Data extracts:
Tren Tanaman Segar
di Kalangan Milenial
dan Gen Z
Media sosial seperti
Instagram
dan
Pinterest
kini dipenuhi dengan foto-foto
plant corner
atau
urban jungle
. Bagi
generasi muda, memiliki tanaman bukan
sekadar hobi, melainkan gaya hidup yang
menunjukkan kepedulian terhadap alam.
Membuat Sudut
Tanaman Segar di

The problem: Transcribe the entire listing above exactly.

Output for this exercise:
Tren Tanaman Segar
di Kalangan Milenial
dan Gen Z
Media sosial seperti
Instagram
dan
Pinterest
kini dipenuhi dengan foto-foto
plant corner
atau
urban jungle
. Bagi
generasi muda, memiliki tanaman bukan
sekadar hobi, melainkan gaya hidup yang
menunjukkan kepedulian terhadap alam.
Membuat Sudut
Tanaman Segar di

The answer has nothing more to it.